For the analyses of the IFN-γ secretion, the cell-free supernatant was harvested at day 5 and the IFN-γ concentration was determined with a cytometric bead array (Bio-Rad) according to the manufacturer’s protocol.

Cytotoxicity detection assay

To determine cytotoxicity, a lactate dehydrogenase (LDH)-based cytotoxicity detection system was used according to the manufacturer’s protocol (Roche Applied Science). Briefly, the LDH activity in the culture supernatant was determined by a coupled enzymatic reaction which leads to the product formazan, which can then be measured with an ELISA reader. The measured absorbance values correlate directly with the amount of dead cells that had released LDH into the assay medium.
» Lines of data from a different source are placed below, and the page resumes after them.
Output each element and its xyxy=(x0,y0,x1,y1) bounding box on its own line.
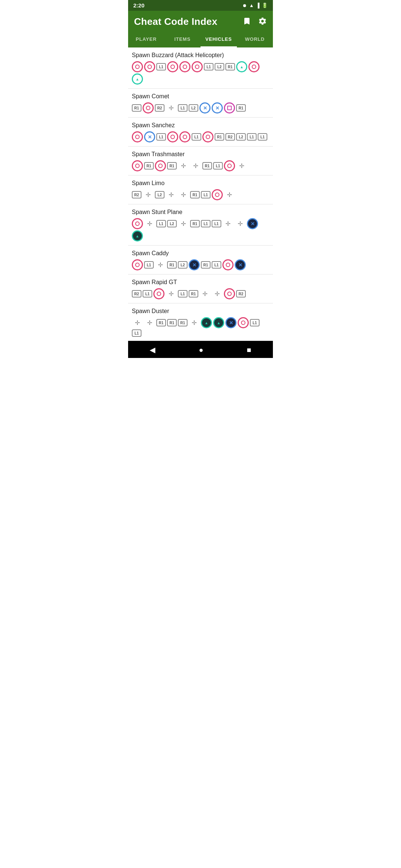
cheat-buttons: R1 R2 ✛ L1 L2 ✕ ✕ R1 xyxy=(132,102,269,114)
back-button[interactable]: ◀ xyxy=(150,345,155,354)
cheat-name: Spawn Duster xyxy=(132,308,269,315)
list-item: Spawn Duster ✛ ✛ R1 R1 R1 ✛ ✕ L1 L1 xyxy=(128,303,273,341)
l1-btn: L1 xyxy=(143,290,152,297)
back-icon: ◀ xyxy=(150,346,155,354)
dpad-right-btn: ✛ xyxy=(132,317,143,328)
l1-btn: L1 xyxy=(178,290,188,297)
l2-btn: L2 xyxy=(178,261,188,269)
r2-btn: R2 xyxy=(225,133,235,141)
r1-btn: R1 xyxy=(167,319,177,326)
status-icons: ⏺ ▲ ▐ 🔋 xyxy=(242,3,268,8)
l1-btn: L1 xyxy=(204,63,213,70)
r1-btn: R1 xyxy=(236,104,246,112)
l1-btn: L1 xyxy=(212,261,221,269)
cheat-buttons: ✛ L1 L2 ✛ R1 L1 L1 ✛ ✛ ✕ xyxy=(132,218,269,241)
settings-button[interactable] xyxy=(258,17,267,27)
cheat-name: Spawn Sanchez xyxy=(132,122,269,129)
dpad-left-btn: ✛ xyxy=(178,160,189,171)
cheat-buttons: R2 L1 ✛ L1 R1 ✛ ✛ R2 xyxy=(132,288,269,299)
dpad-left-btn: ✛ xyxy=(212,288,223,299)
bookmark-button[interactable] xyxy=(242,17,251,27)
circle-btn xyxy=(179,61,190,72)
circle-btn xyxy=(155,160,166,171)
square-btn xyxy=(224,102,235,114)
r1-btn: R1 xyxy=(167,162,177,170)
bookmark-icon xyxy=(242,17,251,26)
l2-btn: L2 xyxy=(155,191,164,198)
recent-button[interactable]: ■ xyxy=(247,346,251,354)
triangle-dark-btn xyxy=(201,317,212,328)
l1-btn: L1 xyxy=(156,63,166,70)
r1-btn: R1 xyxy=(190,220,200,227)
circle-btn xyxy=(248,61,260,72)
circle-btn xyxy=(132,259,143,270)
r1-btn: R1 xyxy=(202,162,212,170)
circle-btn xyxy=(167,61,178,72)
r1-btn: R1 xyxy=(178,319,188,326)
circle-btn xyxy=(143,102,154,114)
x-btn: ✕ xyxy=(199,102,211,114)
circle-btn xyxy=(132,160,143,171)
cheat-buttons: ✛ ✛ R1 R1 R1 ✛ ✕ L1 L1 xyxy=(132,317,269,337)
home-icon: ● xyxy=(199,346,203,354)
circle-btn xyxy=(192,61,203,72)
circle-btn xyxy=(167,131,178,142)
cheat-name: Spawn Buzzard (Attack Helicopter) xyxy=(132,52,269,59)
l1-btn: L1 xyxy=(192,133,201,141)
dpad-left-btn: ✛ xyxy=(178,189,189,200)
l1-btn: L1 xyxy=(247,133,257,141)
list-item: Spawn Buzzard (Attack Helicopter) L1 L1 … xyxy=(128,47,273,89)
list-item: Spawn Sanchez ✕ L1 L1 R1 R2 L2 L1 L1 xyxy=(128,118,273,147)
l2-btn: L2 xyxy=(167,220,177,227)
dpad-right-btn: ✛ xyxy=(236,160,247,171)
cheat-name: Spawn Trashmaster xyxy=(132,151,269,158)
l2-btn: L2 xyxy=(215,63,224,70)
r1-btn: R1 xyxy=(144,162,154,170)
triangle-btn xyxy=(236,61,247,72)
tab-items[interactable]: ITEMS xyxy=(164,32,201,47)
cheat-buttons: L1 ✛ R1 L2 ✕ R1 L1 ✕ xyxy=(132,259,269,270)
r1-btn: R1 xyxy=(167,261,177,269)
x-dark-btn: ✕ xyxy=(225,317,237,328)
l1-btn: L1 xyxy=(213,162,223,170)
tab-world[interactable]: WORLD xyxy=(237,32,273,47)
dpad-left-btn: ✛ xyxy=(189,317,200,328)
r1-btn: R1 xyxy=(189,290,198,297)
settings-icon xyxy=(258,17,267,26)
circle-btn xyxy=(238,317,249,328)
dpad-right-btn: ✛ xyxy=(166,288,177,299)
tab-player[interactable]: PLAYER xyxy=(128,32,164,47)
r1-btn: R1 xyxy=(132,104,141,112)
l1-btn: L1 xyxy=(132,329,141,337)
dpad-right-btn: ✛ xyxy=(143,189,154,200)
x-btn: ✕ xyxy=(212,102,223,114)
l1-btn: L1 xyxy=(212,220,221,227)
home-button[interactable]: ● xyxy=(199,346,203,354)
cheat-name: Spawn Limo xyxy=(132,180,269,187)
l1-btn: L1 xyxy=(201,220,211,227)
l1-btn: L1 xyxy=(178,104,188,112)
cheat-buttons: R2 ✛ L2 ✛ ✛ R1 L1 ✛ xyxy=(132,189,269,200)
signal-icon: ▐ xyxy=(256,3,260,8)
dpad-left-btn: ✛ xyxy=(155,259,166,270)
list-item: Spawn Trashmaster R1 R1 ✛ ✛ R1 L1 ✛ xyxy=(128,147,273,175)
recent-icon: ■ xyxy=(247,346,251,354)
r1-btn: R1 xyxy=(190,191,200,198)
list-item: Spawn Limo R2 ✛ L2 ✛ ✛ R1 L1 ✛ xyxy=(128,175,273,204)
app-title: Cheat Code Index xyxy=(134,16,217,27)
circle-btn xyxy=(153,288,164,299)
r1-btn: R1 xyxy=(156,319,166,326)
l2-btn: L2 xyxy=(236,133,246,141)
cheat-name: Spawn Stunt Plane xyxy=(132,209,269,216)
battery-icon: 🔋 xyxy=(262,3,268,8)
dpad-left-btn: ✛ xyxy=(235,218,246,229)
dpad-left-btn: ✛ xyxy=(190,160,201,171)
circle-btn xyxy=(222,259,234,270)
circle-btn xyxy=(144,61,155,72)
circle-btn xyxy=(212,189,223,200)
r1-btn: R1 xyxy=(215,133,224,141)
l2-btn: L2 xyxy=(189,104,198,112)
r2-btn: R2 xyxy=(155,104,164,112)
tab-vehicles[interactable]: VEHICLES xyxy=(200,32,237,47)
r1-btn: R1 xyxy=(201,261,211,269)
The assay medium was RPMI 1640 supplemented with antibiotics and amino acids as described above but with only 1% FCS (which might be also a source of LDH). For the assay, 200,000 CD8+ T cells (at day 10 of differentiation or freshly isolated) were cultured with 200,000 CD4+ T cells from the same donor in the presence of anti-CD3 and anti-CD28 Abs (1 μg/ml) in a 96-well plate. All conditions were measured in triplicate. After 22 h of culture, the plate was centrifuged, the supernatant was harvested, and the LDH activity was analyzed. CD4+ T cells in assay medium without CD8+ T cells were used as low control (spontaneous cell death) and CD4+ T cells in the presence of 1% Triton X-100 served as high control (maximal cell death). The cell death for each cell type was determined separately which allowed the calculation of the percent viable CD4+ T cells. CD4+ T cells without coculture of CD8+ T cells were defined as 100% viable cells.

RNA extraction, cDNA synthesis, and quantitative real-time RT-PCR

Total RNA was isolated using the RNeasy mini kit (Qiagen) and reverse transcription was performed with Revert Aid M-MuLV Reverse Transcriptase (Fermentas) using random hexamer primers according to the manufacturer’s protocol.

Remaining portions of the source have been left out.